The number of landlords providing temporary workspace in London has boomed over the past decade, fuelled by small-to medium-sized businesses avoiding burdensome leases in favour of more flexible and creative offices.
The serviced office market has grown by 67 per cent over the last 10 years and now comprises of five million square feet across central London, according to research out today by Deloitte Real Estate.
The City has the biggest share, with 34 per cent (1.7m sq ft) of the market, up 21 per cent over the decade. Deloitte attributed this surge in demand in part to fintech firms seeking space for their sales teams close to their clients.
The West End has a 28 per cent share of the market. Meanwhile other locations such as Docklands and E1, near Shadwell and Stepney, account for less space but have seen sharp increases of 350 per cent and 230 per cent, respectively.
“The rise of this sector is partly because of the situation we have gone through with the economy, which has led to firms being reluctant to take up large spaces themselves when they are in start-up mode,” Deloitte’s head of tenant representation, Chris Lewis, said.
“But part of it has also been led by a drive for far more entrepreneurial and innovative space.

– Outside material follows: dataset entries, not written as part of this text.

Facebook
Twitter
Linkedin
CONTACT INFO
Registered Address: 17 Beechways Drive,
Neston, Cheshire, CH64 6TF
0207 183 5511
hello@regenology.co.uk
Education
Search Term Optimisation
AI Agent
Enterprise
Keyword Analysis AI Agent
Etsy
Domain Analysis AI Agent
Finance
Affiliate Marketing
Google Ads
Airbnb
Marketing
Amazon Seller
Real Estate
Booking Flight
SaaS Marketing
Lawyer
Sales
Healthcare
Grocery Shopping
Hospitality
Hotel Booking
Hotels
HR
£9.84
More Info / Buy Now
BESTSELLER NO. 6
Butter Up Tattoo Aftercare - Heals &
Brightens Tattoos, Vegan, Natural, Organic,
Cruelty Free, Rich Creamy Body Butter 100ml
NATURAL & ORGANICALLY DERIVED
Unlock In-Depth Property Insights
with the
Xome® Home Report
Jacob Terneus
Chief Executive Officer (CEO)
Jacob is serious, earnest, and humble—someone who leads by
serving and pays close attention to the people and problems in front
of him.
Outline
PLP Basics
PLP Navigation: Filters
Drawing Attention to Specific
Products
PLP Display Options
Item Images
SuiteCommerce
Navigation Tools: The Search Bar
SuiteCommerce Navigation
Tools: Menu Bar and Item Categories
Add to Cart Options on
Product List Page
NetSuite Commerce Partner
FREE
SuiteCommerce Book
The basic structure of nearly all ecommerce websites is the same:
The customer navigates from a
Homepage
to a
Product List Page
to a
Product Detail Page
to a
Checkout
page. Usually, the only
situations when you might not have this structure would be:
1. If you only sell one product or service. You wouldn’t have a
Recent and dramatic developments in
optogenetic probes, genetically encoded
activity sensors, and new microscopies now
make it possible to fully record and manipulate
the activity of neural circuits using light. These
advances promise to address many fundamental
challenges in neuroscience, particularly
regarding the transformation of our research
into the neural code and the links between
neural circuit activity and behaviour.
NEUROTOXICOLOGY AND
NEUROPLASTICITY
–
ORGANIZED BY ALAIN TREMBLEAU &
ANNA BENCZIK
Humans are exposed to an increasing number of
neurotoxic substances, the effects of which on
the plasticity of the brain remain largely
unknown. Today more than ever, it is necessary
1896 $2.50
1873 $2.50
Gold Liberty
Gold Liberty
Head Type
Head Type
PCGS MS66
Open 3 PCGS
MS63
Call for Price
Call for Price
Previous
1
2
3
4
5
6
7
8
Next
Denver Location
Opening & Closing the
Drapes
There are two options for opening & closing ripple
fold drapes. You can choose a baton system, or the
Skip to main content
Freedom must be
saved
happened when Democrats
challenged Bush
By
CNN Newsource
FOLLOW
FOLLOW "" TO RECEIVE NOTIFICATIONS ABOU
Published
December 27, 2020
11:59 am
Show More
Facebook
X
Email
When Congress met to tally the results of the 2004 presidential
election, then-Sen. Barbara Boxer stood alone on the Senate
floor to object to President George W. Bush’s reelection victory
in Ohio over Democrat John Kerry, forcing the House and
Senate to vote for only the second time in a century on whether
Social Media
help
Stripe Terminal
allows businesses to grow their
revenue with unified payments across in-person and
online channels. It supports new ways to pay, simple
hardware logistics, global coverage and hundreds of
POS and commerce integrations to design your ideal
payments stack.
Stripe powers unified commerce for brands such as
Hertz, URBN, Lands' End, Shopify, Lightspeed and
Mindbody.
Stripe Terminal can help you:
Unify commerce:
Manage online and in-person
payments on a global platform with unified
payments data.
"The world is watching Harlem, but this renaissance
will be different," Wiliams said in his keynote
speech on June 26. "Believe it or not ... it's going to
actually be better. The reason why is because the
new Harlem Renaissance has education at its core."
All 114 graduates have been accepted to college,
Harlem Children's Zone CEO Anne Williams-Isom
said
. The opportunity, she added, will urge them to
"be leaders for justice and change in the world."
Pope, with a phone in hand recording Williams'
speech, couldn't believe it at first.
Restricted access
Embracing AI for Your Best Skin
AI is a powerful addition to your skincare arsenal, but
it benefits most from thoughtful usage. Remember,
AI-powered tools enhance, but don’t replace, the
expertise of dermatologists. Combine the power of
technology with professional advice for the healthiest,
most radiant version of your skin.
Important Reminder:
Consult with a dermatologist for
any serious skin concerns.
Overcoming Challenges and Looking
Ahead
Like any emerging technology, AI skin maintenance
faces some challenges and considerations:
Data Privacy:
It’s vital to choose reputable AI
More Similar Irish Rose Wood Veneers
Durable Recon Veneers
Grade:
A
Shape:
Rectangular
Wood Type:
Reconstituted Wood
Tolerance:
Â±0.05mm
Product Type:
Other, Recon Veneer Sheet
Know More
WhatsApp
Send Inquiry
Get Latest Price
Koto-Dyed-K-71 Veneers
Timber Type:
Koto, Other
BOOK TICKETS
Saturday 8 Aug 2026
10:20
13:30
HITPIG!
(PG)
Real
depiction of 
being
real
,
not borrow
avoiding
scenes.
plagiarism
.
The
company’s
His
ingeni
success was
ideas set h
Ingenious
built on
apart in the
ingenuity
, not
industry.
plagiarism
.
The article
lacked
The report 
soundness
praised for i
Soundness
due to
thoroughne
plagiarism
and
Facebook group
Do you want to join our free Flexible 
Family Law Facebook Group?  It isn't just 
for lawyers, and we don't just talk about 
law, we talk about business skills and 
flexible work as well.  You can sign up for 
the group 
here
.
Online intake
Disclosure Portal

New entrants like WeWork and The Office Group are responding to firms, mainly in the tech and media sector, looking for something different from their work spaces and seeking to attract talent,” Lewis said. He added that the misconception of these offices being more pricey was also fading.
The number of serviced office providers has surged by a quarter since 2004 to over 80. However, 75 per cent of the market remains with the top 10, including Regus and Workspace.
Lewis predicted that industry stalwarts such as British Land and Land Securities will soon be forced to follow suit if they are to keep up with changing work habits.